▶ **Instructions to follow**
From the records below, please return each line that holds the word "bilan".

▶ **Records provided**

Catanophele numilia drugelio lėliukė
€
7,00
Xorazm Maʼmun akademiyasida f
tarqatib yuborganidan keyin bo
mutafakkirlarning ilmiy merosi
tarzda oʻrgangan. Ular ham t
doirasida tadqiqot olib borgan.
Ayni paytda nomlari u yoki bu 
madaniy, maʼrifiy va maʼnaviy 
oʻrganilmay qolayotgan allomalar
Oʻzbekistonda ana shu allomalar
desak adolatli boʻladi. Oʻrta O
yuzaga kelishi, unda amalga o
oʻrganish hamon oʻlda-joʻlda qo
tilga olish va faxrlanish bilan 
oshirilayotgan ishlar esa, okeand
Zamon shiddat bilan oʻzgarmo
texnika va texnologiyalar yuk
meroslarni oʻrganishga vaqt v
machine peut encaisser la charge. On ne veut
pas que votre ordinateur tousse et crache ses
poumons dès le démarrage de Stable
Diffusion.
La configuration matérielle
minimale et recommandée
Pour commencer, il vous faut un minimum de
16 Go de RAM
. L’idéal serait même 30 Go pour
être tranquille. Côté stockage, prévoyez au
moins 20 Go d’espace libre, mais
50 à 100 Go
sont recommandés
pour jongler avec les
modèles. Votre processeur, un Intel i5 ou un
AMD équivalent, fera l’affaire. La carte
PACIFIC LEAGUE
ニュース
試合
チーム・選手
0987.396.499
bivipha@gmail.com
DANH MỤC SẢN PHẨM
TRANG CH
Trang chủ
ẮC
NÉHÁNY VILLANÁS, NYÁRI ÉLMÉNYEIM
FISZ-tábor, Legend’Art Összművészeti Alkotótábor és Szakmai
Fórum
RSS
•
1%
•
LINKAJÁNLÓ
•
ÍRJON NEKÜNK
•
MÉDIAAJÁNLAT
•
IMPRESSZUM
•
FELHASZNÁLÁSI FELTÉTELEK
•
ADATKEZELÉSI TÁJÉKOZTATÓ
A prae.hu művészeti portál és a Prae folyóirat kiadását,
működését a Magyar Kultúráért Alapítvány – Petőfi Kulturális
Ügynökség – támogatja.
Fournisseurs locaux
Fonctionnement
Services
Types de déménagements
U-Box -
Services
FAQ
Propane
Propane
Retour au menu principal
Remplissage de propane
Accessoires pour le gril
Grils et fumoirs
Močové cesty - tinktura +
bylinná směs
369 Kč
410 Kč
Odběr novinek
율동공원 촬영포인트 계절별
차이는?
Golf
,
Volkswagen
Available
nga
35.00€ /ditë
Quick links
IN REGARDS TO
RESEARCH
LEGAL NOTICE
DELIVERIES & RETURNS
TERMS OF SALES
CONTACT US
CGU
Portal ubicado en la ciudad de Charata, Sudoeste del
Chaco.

▶ **Solution below**
tilga olish va faxrlanish bilan 
Zamon shiddat bilan oʻzgarmo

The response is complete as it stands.